Wiem, że bardzo dawno nic nie publikowałam. Wiem, że nie dawałam żadnych oznak życia. Wiem też, że pewnie mało kto z Was już tu zagląda. Mam jednak nadzieję, że znajdą się osóbki, które cierpliwie czekały, aż w końcu ruszę leniwe cztery litery i znów coś opublikuję. Tak więc, wróciłam! :)
Żeby nie zostawiać Was bez niczego, poniżej publikuję mały sneak-peek nowego opowiadania, której raczej będzie one-shot'em. Mam nadzieję, że Was zainteresuje. W każdym razie, zapraszam do nieco krótkiej lektury.
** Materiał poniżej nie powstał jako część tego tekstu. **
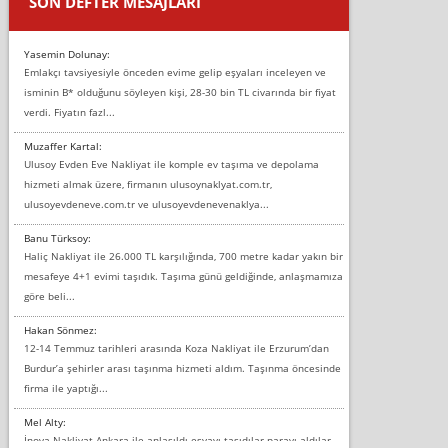
SON DEFTER MESAJLARI
Yasemin Dolunay:
Emlakçı tavsiyesiyle önceden evime gelip eşyaları inceleyen ve
isminin B* olduğunu söyleyen kişi, 28-30 bin TL civarında bir fiyat
verdi. Fiyatın fazl...
Muzaffer Kartal:
Ulusoy Evden Eve Nakliyat ile komple ev taşıma ve depolama
hizmeti almak üzere, firmanın ulusoynaklyat.com.tr,
ulusoyevdeneve.com.tr ve ulusoyevdenevenaklya...
Banu Türksoy:
Haliç Nakliyat ile 26.000 TL karşılığında, 700 metre kadar yakın bir
mesafeye 4+1 evimi taşıdık. Taşıma günü geldiğinde, anlaşmamıza
göre beli...
Hakan Sönmez:
12-14 Temmuz tarihleri arasında Koza Nakliyat ile Erzurum’dan
Burdur’a şehirler arası taşınma hizmeti aldım. Taşınma öncesinde
firma ile yaptığı...
Mel Alty:
İnova Nakliyat Ankara ile anlaşıldı eşyayı taşıdılar parayı aldılar.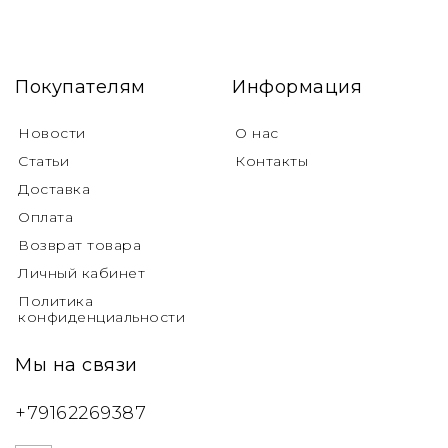
Покупателям
Информация
Новости
О нас
Статьи
Контакты
Доставка
Оплата
Возврат товара
Личный кабинет
Политика
конфиденциальности
Мы на связи
+79162269387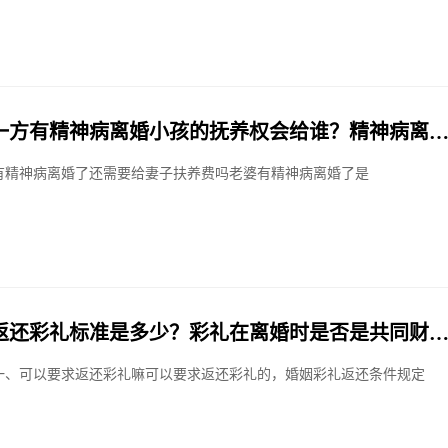
一方有精神病离婚小孩的抚养权会给谁？精神病离
分？
有精神病离婚了还需要给妻子扶养费吗老婆有精神病离婚了是
返还彩礼标准是多少？彩礼在离婚时是否是共同财
一、可以要求返还彩礼嘛可以要求返还彩礼的，婚姻彩礼返还条件规定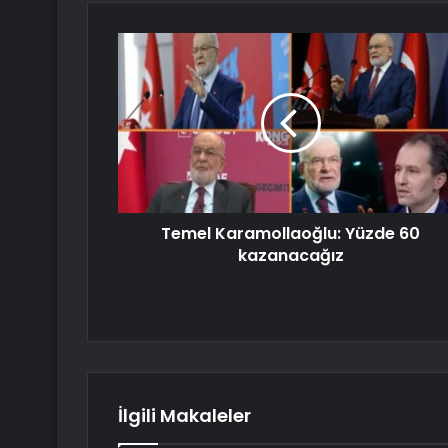
Temel Karamollaoğlu: Yüzde 60
kazanacağız
İlgili Makaleler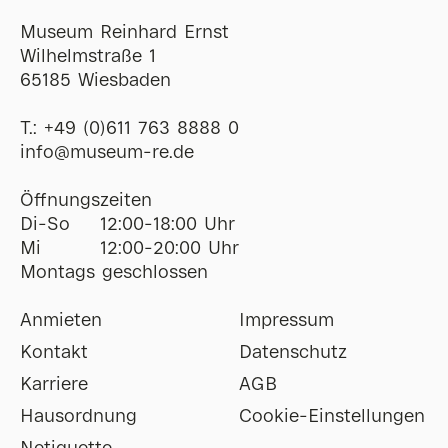
Museum Reinhard Ernst
Wilhelmstraße 1
65185 Wiesbaden
T.:
+49 (0)611 763 8888 0
ofni
@
museum-re
de
Öffnungszeiten
Di-So
12:00-18:00 Uhr
Mi
12:00-20:00 Uhr
Montags geschlossen
Anmieten
Impressum
Kontakt
Datenschutz
Karriere
AGB
Hausordnung
Cookie-Einstellungen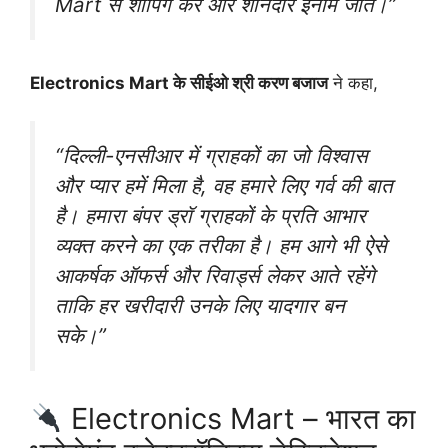
Mart से शॉपिंग करें और शानदार इनाम जीतें।”
Electronics Mart के सीईओ श्री करण बजाज
ने कहा,
“दिल्ली-एनसीआर में ग्राहकों का जो विश्वास
और प्यार हमें मिला है, वह हमारे लिए गर्व की बात
है। हमारा बंपर ड्रॉ ग्राहकों के प्रति आभार
व्यक्त करने का एक तरीका है। हम आगे भी ऐसे
आकर्षक ऑफर्स और रिवार्ड्स लेकर आते रहेंगे
ताकि हर खरीदारी उनके लिए यादगार बन
सके।”
Electronics Mart – भारत का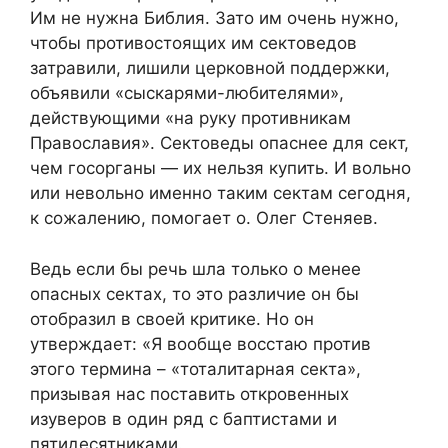
Им не нужна Библия. Зато им очень нужно,
чтобы противостоящих им сектоведов
затравили, лишили церковной поддержки,
объявили «сыскарями-любителями»,
действующими «на руку противникам
Православия». Сектоведы опаснее для сект,
чем госорганы — их нельзя купить. И вольно
или невольно именно таким сектам сегодня,
к сожалению, помогает о. Олег Стеняев.
Ведь если бы речь шла только о менее
опасных сектах, то это различие он бы
отобразил в своей критике. Но он
утверждает: «Я вообще восстаю против
этого термина – «тоталитарная секта»,
призывая нас поставить откровенных
изуверов в один ряд с баптистами и
пятидесятниками.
Oh, a całe opowiadanie zostanie opublikowane najprawdopodobniej w przyszłym tygodniu, także ZNÓW proszę o cierpliwość. Przepraszam no, ale wiecie, jak to jest z weną. Przychodzi kiedy jej się żywnie podoba -_-
Buziak!
________________________________________
"-
Trzymaj. - Dean uśmiechnął się pokrzepiająco, klepiąc zestresowanego mężczyznę
po plecach. - Kochanie, uspokój się, proszę. Wszystko będzie dobrze. Ba! Nawet
bardzo dobrze, bo jesteś najlepszy, słyszysz?
-
Yhym. - Cas jęknął, niczym zarzynane kocie.
-
Oj przestań.
-
Zawsze mi to powtarzasz.
-
Bo to najświętsza prawda.
-
To ciekawe czemu już od dwóch lat staram się o ten głupi awans? - Skrzywił się.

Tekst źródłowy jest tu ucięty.